╭─ Raw data
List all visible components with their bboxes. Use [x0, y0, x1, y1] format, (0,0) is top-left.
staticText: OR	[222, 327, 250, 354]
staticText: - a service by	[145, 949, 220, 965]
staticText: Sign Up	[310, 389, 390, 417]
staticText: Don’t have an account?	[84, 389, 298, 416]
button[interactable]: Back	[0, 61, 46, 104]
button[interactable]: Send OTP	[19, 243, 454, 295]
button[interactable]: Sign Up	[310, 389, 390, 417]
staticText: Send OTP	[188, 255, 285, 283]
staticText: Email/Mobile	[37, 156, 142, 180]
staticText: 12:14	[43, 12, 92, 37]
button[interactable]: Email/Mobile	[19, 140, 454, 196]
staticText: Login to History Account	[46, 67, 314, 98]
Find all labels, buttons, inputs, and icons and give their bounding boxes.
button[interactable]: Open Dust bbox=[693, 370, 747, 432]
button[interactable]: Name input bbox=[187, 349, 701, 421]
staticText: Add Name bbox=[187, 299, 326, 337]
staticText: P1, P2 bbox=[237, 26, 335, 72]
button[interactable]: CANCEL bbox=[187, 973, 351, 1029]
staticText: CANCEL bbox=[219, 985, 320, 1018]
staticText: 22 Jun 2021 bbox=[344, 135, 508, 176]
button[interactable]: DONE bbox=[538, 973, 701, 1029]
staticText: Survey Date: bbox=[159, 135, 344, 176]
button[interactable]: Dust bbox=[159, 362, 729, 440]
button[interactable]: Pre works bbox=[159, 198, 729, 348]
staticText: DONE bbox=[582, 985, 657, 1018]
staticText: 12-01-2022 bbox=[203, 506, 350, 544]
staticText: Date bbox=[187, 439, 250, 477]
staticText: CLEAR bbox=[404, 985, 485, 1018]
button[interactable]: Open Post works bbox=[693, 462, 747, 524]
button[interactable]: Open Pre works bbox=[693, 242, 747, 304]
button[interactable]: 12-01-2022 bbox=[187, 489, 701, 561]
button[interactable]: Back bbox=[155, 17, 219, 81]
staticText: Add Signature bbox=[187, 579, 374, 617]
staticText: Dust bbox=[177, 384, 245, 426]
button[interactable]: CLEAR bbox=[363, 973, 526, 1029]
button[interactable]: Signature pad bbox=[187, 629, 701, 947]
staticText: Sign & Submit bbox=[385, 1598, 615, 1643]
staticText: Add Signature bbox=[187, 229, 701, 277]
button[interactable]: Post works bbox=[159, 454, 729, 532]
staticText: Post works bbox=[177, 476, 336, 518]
╰─
╭─ Raw data
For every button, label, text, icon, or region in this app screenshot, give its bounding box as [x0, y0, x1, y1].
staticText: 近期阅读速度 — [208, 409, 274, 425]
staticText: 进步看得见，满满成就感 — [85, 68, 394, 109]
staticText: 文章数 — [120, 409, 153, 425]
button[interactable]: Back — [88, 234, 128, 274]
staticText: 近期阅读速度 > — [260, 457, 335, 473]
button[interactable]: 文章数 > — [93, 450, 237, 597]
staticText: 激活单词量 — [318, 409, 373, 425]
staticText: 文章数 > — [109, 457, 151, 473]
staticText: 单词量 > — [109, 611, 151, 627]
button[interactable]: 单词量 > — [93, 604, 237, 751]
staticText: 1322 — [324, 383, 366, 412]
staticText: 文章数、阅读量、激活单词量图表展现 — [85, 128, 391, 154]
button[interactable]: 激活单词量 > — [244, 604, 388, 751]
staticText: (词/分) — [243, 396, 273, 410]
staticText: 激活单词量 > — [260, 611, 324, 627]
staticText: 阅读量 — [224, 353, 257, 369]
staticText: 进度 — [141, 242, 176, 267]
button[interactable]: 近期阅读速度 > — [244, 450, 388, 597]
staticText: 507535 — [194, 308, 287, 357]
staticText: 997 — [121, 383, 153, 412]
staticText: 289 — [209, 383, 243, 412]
╰─
Search the entries for the word "Signature" and pick out every line that holds it.

staticText: Add Signature bbox=[187, 579, 374, 617]
button[interactable]: Signature pad bbox=[187, 629, 701, 947]
staticText: Add Signature bbox=[187, 229, 701, 277]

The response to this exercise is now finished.